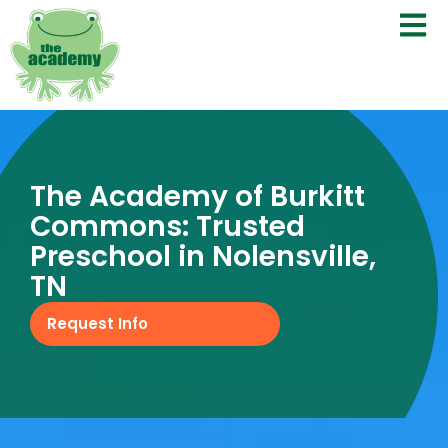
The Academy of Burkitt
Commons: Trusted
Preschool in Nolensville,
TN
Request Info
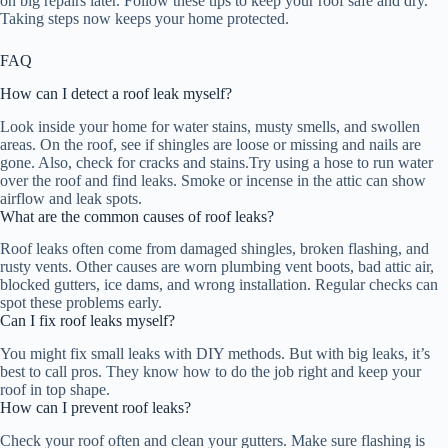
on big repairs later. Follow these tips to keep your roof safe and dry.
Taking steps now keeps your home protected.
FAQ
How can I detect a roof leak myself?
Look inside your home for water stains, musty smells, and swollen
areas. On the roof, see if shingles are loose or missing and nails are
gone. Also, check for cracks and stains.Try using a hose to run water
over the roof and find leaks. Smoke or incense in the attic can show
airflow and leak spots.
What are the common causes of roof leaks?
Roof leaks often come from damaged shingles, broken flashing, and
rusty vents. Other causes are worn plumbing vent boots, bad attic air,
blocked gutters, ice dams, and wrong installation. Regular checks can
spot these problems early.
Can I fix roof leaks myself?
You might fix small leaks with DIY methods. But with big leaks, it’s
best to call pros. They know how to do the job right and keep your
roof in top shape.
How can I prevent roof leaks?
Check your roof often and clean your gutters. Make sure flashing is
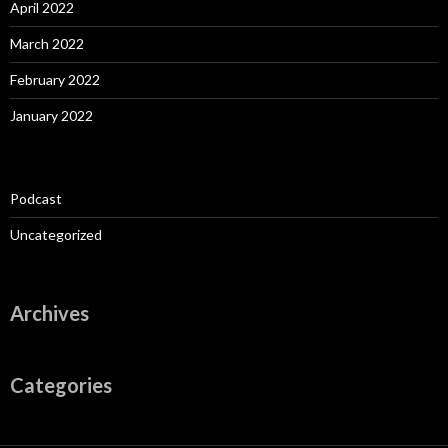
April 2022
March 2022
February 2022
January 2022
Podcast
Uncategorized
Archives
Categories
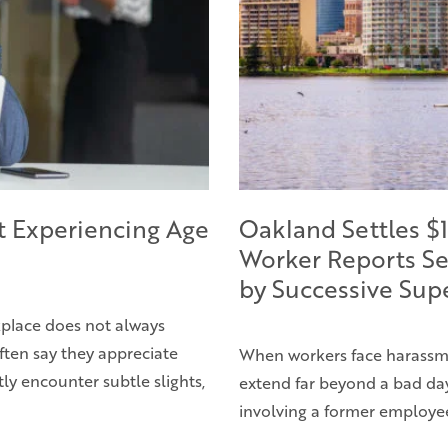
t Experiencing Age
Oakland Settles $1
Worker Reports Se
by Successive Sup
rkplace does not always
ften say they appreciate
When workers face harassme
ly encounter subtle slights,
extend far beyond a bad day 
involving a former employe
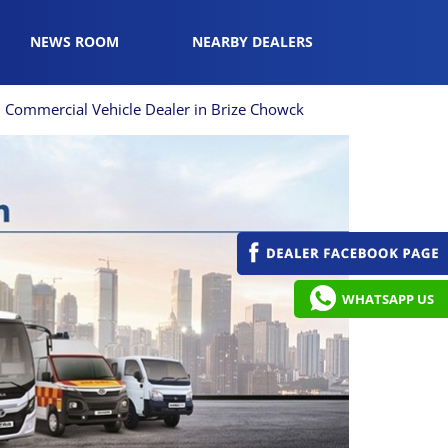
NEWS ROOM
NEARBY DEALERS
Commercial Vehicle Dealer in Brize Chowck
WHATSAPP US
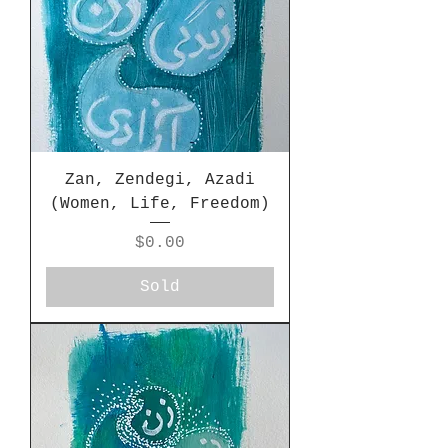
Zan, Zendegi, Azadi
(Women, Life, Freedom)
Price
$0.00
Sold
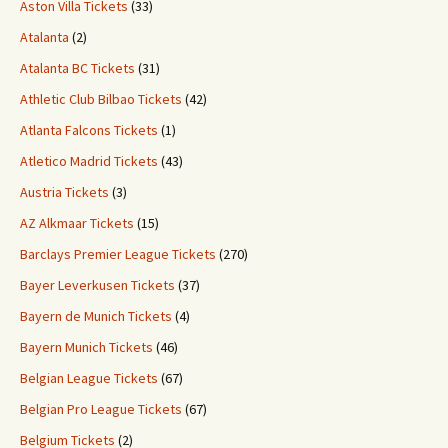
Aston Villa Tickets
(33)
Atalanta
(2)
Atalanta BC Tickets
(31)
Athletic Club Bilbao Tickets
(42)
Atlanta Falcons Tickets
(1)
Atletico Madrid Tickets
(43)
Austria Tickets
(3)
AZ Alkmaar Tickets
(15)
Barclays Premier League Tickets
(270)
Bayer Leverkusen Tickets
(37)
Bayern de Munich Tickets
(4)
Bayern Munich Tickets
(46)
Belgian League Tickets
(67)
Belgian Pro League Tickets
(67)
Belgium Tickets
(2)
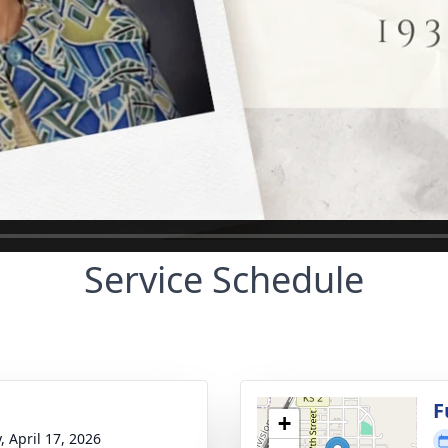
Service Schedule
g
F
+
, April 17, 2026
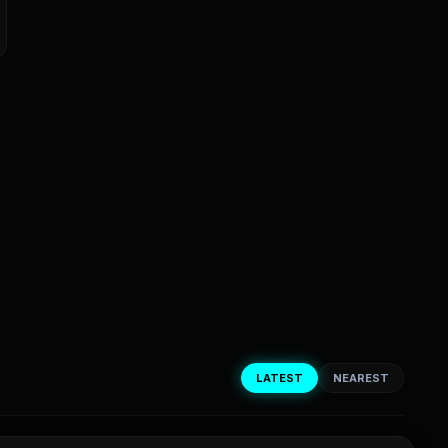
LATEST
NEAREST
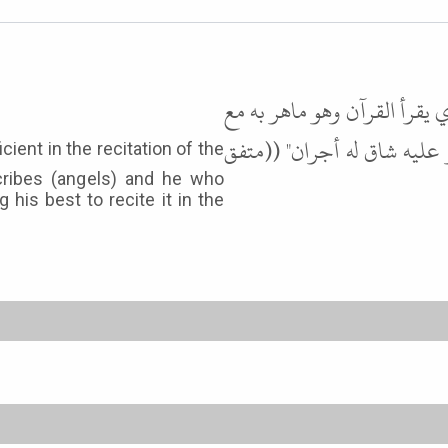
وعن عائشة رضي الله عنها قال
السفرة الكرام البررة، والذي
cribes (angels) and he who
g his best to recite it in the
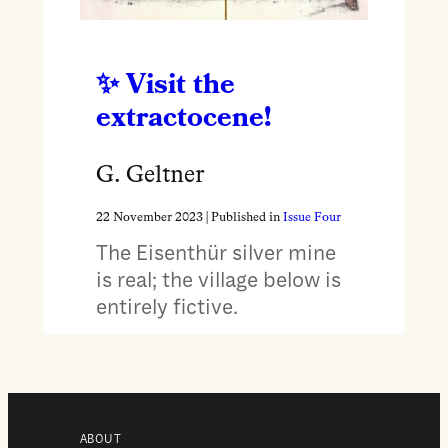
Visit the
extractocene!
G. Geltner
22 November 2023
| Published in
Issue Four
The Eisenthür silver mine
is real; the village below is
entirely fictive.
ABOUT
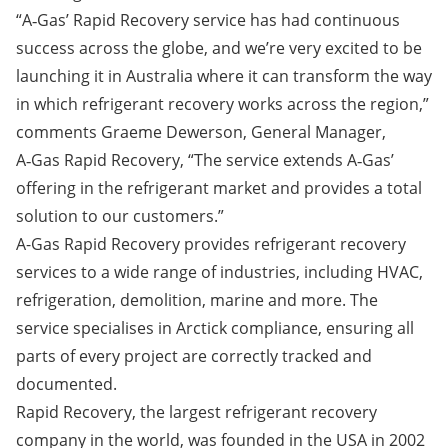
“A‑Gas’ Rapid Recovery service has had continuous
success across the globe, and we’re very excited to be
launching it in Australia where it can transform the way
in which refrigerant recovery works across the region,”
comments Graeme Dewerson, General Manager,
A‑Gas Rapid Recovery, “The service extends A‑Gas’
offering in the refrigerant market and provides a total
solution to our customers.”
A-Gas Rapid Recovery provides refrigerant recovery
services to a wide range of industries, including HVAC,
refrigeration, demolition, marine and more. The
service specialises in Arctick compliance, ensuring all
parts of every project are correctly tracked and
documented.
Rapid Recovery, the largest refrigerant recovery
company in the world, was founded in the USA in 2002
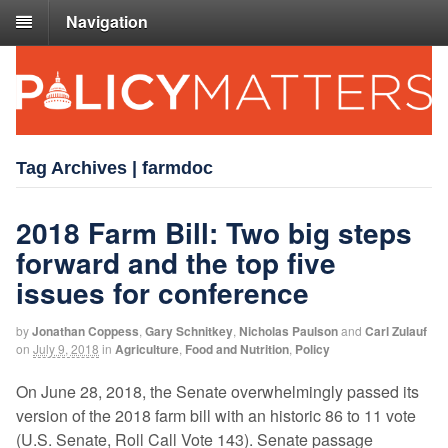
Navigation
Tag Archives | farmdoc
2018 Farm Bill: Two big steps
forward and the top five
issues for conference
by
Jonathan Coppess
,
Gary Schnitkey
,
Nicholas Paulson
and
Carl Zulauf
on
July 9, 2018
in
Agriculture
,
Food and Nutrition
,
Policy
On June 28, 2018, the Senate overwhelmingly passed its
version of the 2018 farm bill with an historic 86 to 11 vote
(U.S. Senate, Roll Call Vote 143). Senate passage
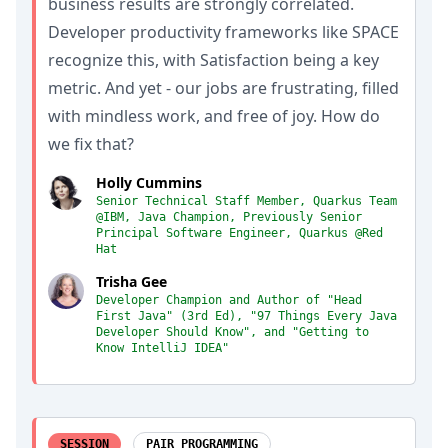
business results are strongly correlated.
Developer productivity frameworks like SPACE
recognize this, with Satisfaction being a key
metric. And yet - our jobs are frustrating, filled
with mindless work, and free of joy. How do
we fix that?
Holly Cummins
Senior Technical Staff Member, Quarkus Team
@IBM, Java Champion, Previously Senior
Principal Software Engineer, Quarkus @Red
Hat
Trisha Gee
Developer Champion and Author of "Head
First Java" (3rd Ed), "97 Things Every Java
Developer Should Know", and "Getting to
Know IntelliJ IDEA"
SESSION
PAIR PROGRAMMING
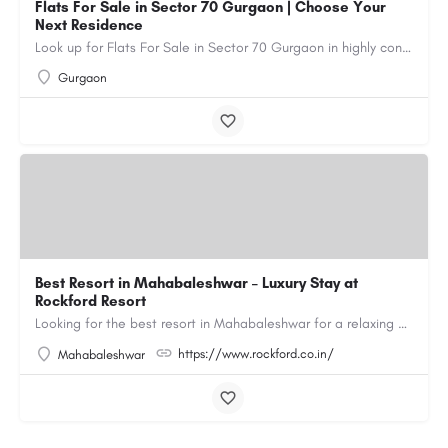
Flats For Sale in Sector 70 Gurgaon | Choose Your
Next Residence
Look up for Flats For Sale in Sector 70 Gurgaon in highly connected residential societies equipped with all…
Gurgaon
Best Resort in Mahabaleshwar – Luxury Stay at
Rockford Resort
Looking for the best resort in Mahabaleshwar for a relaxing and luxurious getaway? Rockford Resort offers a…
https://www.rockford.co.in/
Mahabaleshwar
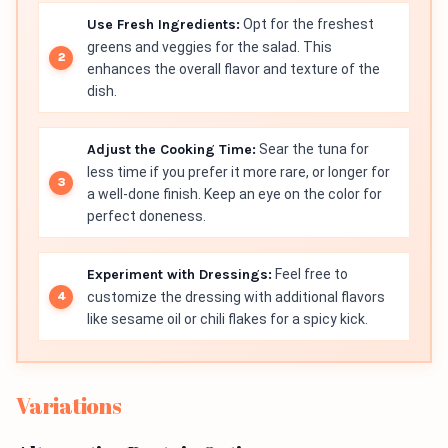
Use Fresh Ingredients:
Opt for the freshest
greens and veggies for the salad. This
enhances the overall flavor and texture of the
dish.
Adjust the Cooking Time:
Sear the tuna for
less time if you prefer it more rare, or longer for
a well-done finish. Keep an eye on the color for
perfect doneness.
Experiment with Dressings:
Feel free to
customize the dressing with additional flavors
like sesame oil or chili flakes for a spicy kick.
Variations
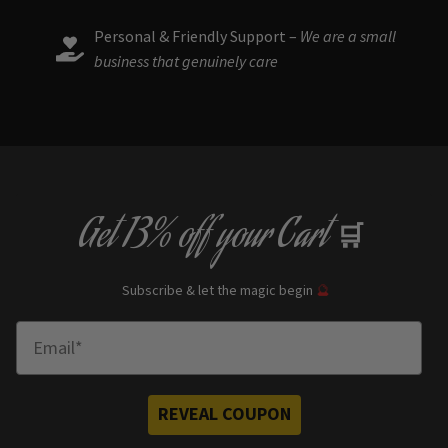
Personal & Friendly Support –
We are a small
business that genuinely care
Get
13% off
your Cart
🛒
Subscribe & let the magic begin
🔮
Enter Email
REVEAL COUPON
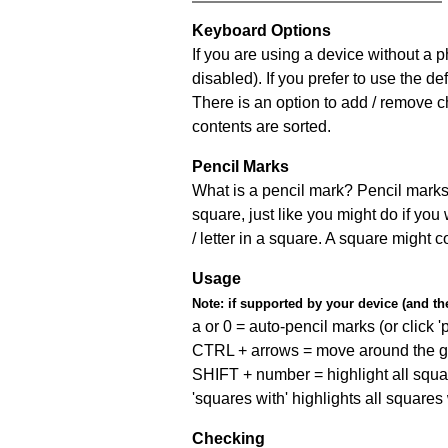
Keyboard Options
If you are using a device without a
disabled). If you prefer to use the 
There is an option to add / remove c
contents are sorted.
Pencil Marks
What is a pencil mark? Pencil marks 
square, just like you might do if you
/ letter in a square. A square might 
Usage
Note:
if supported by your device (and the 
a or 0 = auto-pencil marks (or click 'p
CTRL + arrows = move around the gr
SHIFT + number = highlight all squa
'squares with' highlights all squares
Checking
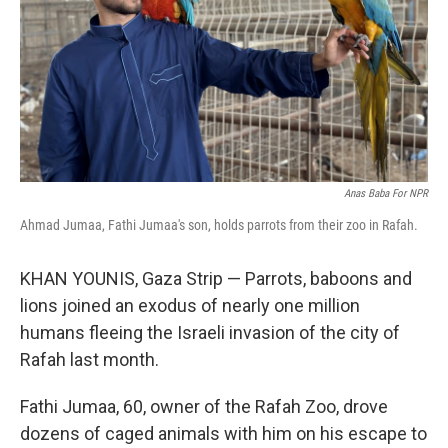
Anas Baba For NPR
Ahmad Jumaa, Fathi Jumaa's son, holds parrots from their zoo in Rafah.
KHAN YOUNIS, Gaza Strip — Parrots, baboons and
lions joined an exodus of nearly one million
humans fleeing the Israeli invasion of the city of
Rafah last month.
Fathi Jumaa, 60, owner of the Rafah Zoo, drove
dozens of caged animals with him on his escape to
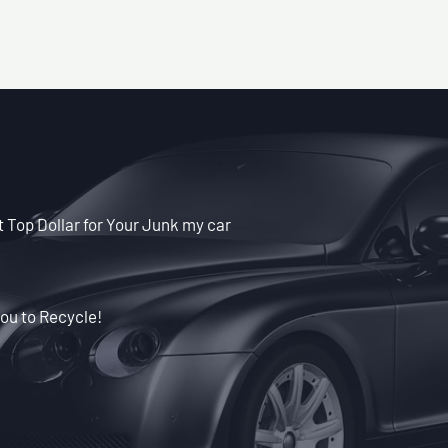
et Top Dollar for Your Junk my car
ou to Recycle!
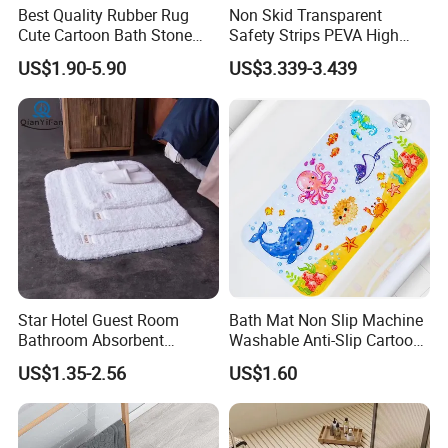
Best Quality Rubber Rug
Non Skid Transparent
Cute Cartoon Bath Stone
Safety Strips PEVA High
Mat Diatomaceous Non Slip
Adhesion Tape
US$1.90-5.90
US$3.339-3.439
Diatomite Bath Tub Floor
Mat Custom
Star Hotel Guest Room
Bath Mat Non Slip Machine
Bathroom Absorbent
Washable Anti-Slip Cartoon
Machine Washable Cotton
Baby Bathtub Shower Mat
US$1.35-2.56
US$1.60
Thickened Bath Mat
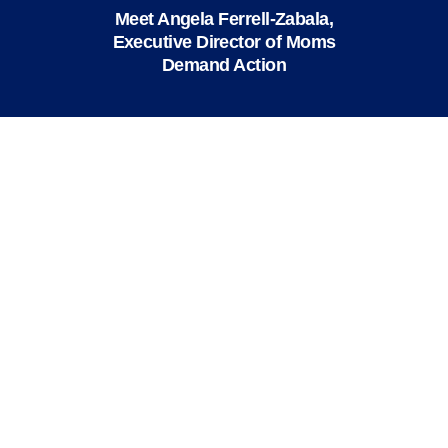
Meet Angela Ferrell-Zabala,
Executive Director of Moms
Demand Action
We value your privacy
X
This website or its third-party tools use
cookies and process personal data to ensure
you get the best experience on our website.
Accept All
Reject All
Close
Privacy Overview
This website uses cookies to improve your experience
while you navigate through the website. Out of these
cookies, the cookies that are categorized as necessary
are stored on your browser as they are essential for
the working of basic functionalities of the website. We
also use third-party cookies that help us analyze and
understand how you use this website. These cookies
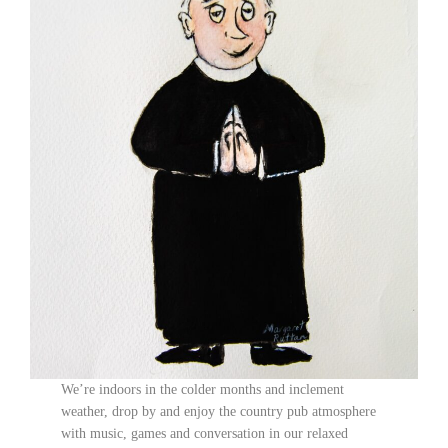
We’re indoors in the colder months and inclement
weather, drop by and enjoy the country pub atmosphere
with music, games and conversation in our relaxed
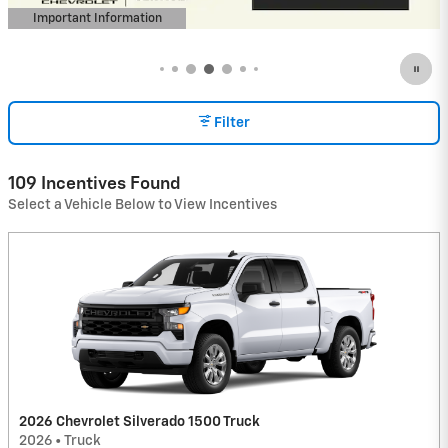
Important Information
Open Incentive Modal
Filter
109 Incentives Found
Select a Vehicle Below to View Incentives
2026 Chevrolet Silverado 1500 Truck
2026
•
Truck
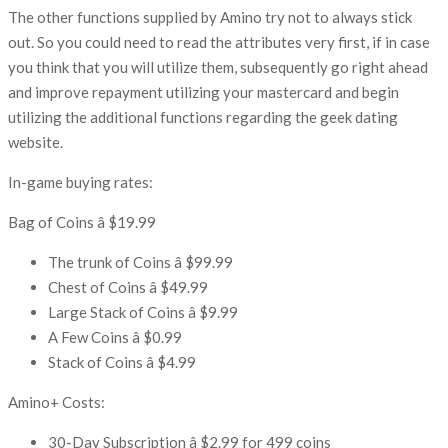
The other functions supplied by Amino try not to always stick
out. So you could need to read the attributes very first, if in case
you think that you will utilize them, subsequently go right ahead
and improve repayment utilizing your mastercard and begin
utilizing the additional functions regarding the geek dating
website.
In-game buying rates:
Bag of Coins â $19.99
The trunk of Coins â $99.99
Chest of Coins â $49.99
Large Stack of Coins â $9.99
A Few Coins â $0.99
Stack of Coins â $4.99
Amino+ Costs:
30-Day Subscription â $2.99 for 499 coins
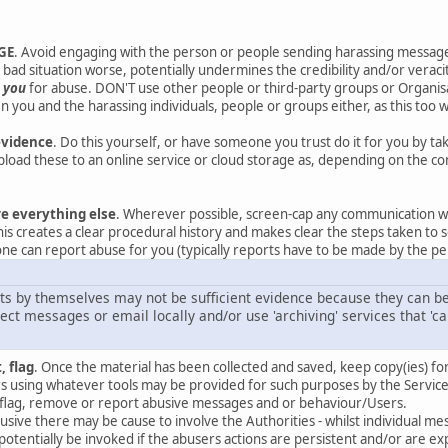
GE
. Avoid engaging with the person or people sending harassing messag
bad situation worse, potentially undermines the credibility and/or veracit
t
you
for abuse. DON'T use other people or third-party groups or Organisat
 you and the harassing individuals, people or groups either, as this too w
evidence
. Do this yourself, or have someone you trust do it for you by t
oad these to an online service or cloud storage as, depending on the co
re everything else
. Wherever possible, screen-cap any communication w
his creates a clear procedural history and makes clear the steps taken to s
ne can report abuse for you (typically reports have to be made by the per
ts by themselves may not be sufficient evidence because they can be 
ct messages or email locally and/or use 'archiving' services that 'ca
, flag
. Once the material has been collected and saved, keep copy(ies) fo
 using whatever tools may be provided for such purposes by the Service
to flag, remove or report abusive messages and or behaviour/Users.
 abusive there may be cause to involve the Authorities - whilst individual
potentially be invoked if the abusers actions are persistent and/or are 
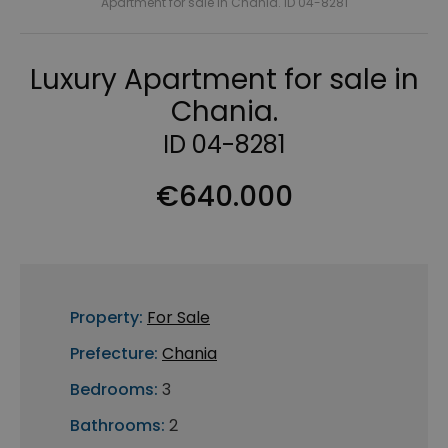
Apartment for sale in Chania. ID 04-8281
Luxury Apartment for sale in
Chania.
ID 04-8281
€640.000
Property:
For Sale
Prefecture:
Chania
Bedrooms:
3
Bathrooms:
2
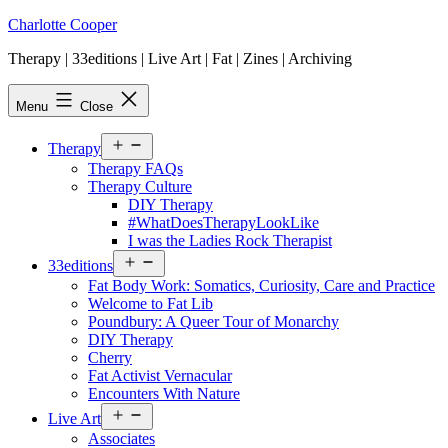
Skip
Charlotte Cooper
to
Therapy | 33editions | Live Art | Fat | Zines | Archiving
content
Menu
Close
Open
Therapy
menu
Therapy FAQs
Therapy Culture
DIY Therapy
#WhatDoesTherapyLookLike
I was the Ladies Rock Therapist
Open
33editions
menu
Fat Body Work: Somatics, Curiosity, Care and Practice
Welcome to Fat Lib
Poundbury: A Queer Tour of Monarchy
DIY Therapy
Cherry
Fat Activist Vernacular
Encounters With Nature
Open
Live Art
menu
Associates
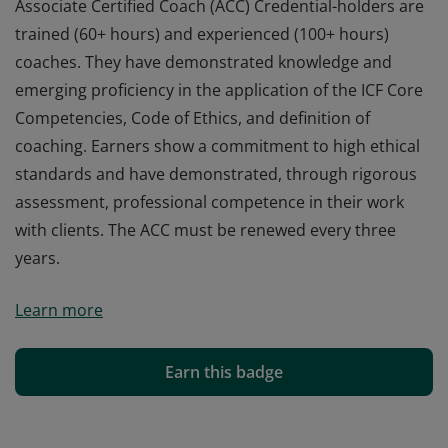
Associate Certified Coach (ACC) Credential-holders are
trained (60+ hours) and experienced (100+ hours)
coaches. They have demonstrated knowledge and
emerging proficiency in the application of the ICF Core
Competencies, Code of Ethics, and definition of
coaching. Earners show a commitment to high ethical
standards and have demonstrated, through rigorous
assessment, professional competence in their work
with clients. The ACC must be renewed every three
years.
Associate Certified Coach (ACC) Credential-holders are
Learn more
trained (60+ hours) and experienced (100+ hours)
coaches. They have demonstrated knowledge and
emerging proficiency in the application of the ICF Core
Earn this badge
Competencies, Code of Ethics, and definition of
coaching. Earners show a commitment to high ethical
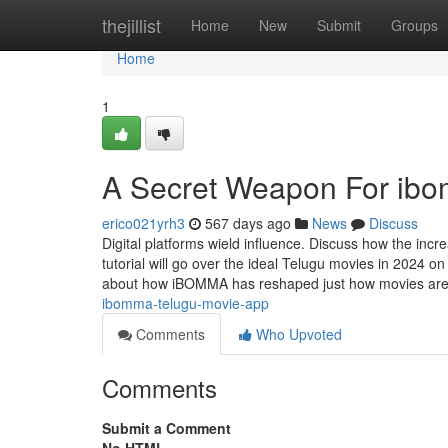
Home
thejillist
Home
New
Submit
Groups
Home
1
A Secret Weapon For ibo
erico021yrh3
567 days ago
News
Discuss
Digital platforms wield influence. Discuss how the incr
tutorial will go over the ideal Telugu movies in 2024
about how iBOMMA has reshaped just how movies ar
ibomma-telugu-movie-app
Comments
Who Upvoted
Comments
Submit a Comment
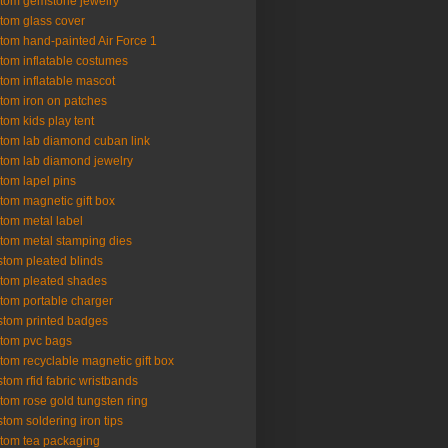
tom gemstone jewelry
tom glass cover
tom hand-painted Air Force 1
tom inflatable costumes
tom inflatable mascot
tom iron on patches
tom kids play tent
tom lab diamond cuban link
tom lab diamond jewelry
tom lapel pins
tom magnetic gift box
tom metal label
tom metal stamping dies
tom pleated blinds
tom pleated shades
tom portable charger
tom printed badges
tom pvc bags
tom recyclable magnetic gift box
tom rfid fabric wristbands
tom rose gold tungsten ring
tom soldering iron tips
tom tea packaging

——————————

Your task: Copy only what lies between the line with "blocked gutters, ice" and the line with "service extends A‑Gas’", those two lines included, exactly as given above; pictures stay out.

Response for this exercise:
blocked gutters, ice dams, and wrong installation. Regular checks can
spot these problems early.
Can I fix roof leaks myself?
You might fix small leaks with DIY methods. But with big leaks, it’s
best to call pros. They know how to do the job right and keep your
roof in top shape.
How can I prevent roof leaks?
Check your roof often and clean your gutters. Make sure flashing is
April 2022
March 2022
February 2022
January 2022
Podcast
Uncategorized
Archives
Categories
t Experiencing Age
Oakland Settles $1
Worker Reports Se
by Successive Sup
rkplace does not always
ften say they appreciate
When workers face harassme
ly encounter subtle slights,
extend far beyond a bad day 
involving a former employe
NEWS ROOM
NEARBY DEALERS
Commercial Vehicle Dealer in Brize Chowck
WHATSAPP US
Zan, Zendegi, Azadi
(Women, Life, Freedom)
Price
$0.00
Sold
Aston Villa Tickets
(33)
Atalanta
(2)
Atalanta BC Tickets
(31)
Athletic Club Bilbao Tickets
(42)
Atlanta Falcons Tickets
(1)
Atletico Madrid Tickets
(43)
Austria Tickets
(3)
AZ Alkmaar Tickets
(15)
Barclays Premier League Tickets
(270)
Bayer Leverkusen Tickets
(37)
Bayern de Munich Tickets
(4)
Bayern Munich Tickets
(46)
Belgian League Tickets
(67)
Belgian Pro League Tickets
(67)
Belgium Tickets
(2)
Service Schedule
g
F
+
, April 17, 2026
LATEST
NEAREST
وعن عائشة رضي الله عنها قال
السفرة الكرام البررة، والذي
cribes (angels) and he who
g his best to recite it in the
Visit the
extractocene!
G. Geltner
22 November 2023
| Published in
Issue Four
The Eisenthür silver mine
is real; the village below is
entirely fictive.
ABOUT
“A‑Gas’ Rapid Recovery service has had continuous
success across the globe, and we’re very excited to be
launching it in Australia where it can transform the way
in which refrigerant recovery works across the region,”
comments Graeme Dewerson, General Manager,
A‑Gas Rapid Recovery, “The service extends A‑Gas’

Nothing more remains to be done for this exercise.